Search code examples
regexregex-lookaroundsregex-group

Regex: Replace double double quotes (solved), but only in lines that contain a special string (subcondition unsolved)


1. Summary of the problem

I have a csv file where I want to replace normal quotes in text with typographic ones.

It was hard (because HTML is also included), but I have meanwhile created a good regex expression that does just the right thing: in three "capturing groups" I find the left and right quotation marks and the text inside. Replacing then is a piece of cake.

2. Regex engine

I can use the regex engine of Notepad++ (boost) or PCRE2 comaptible, for developping and testing purposes I have used https://regex101.com.

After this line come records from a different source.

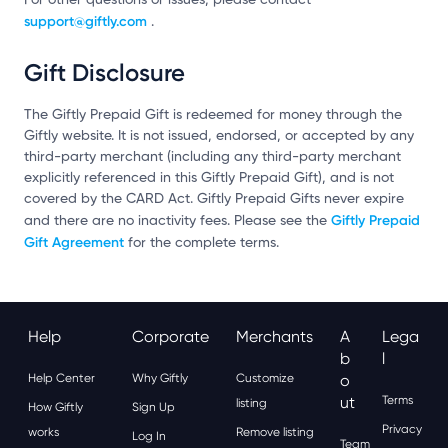
support@giftly.com
.
Gift Disclosure
The Giftly Prepaid Gift is redeemed for money through the
Giftly website. It is not issued, endorsed, or accepted by any
third-party merchant (including any third-party merchant
explicitly referenced in this Giftly Prepaid Gift), and is not
covered by the CARD Act. Giftly Prepaid Gifts never expire
Giftly Prepaid
and there are no inactivity fees. Please see the
Gift Agreement
for the complete terms.
Help
Corporate
Merchants
A
Lega
B
L
Help Center
Why Giftly
Customize
O
Ut
Terms
listing
How Giftly
Sign Up
Privacy
works
Remove listing
Log In
Team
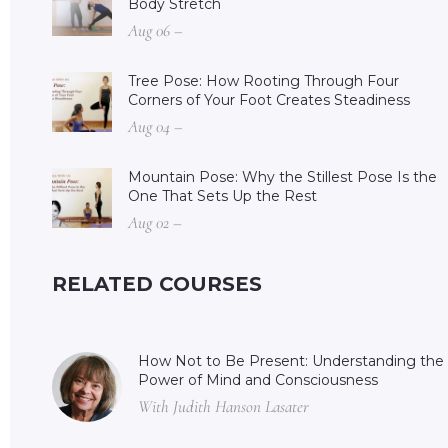
Body Stretch
Aug 06 –
Tree Pose: How Rooting Through Four
Corners of Your Foot Creates Steadiness
Aug 04 –
Mountain Pose: Why the Stillest Pose Is the
One That Sets Up the Rest
Aug 02 –
RELATED COURSES
How Not to Be Present: Understanding the
Power of Mind and Consciousness
With Judith Hanson Lasater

3. What I'm having a hard time with and just can't get right, where I need your help is here:

I want to add a sub condition, in order to find the text in quotes only in certain lines, want to identify these lines by the language, e.g. ENGLISH or FRENCH (see also example in the screenshot).

Screenshot of a sample

The string indicating the language is always in the same line before the text to be found, BUT only the text in quotes (main condition) should be marked after matching the sub condition, so that I will be able to replace them.

It is about a few thousand records in the csv file, in the worst case I could also replace it manually. But I'm pretty sure that this should also work via regex.

4. What I have tried

Different approaches with look arounds and non-capturing groups didn't lead me to the desired result - possibly because I didn't really understand how they work.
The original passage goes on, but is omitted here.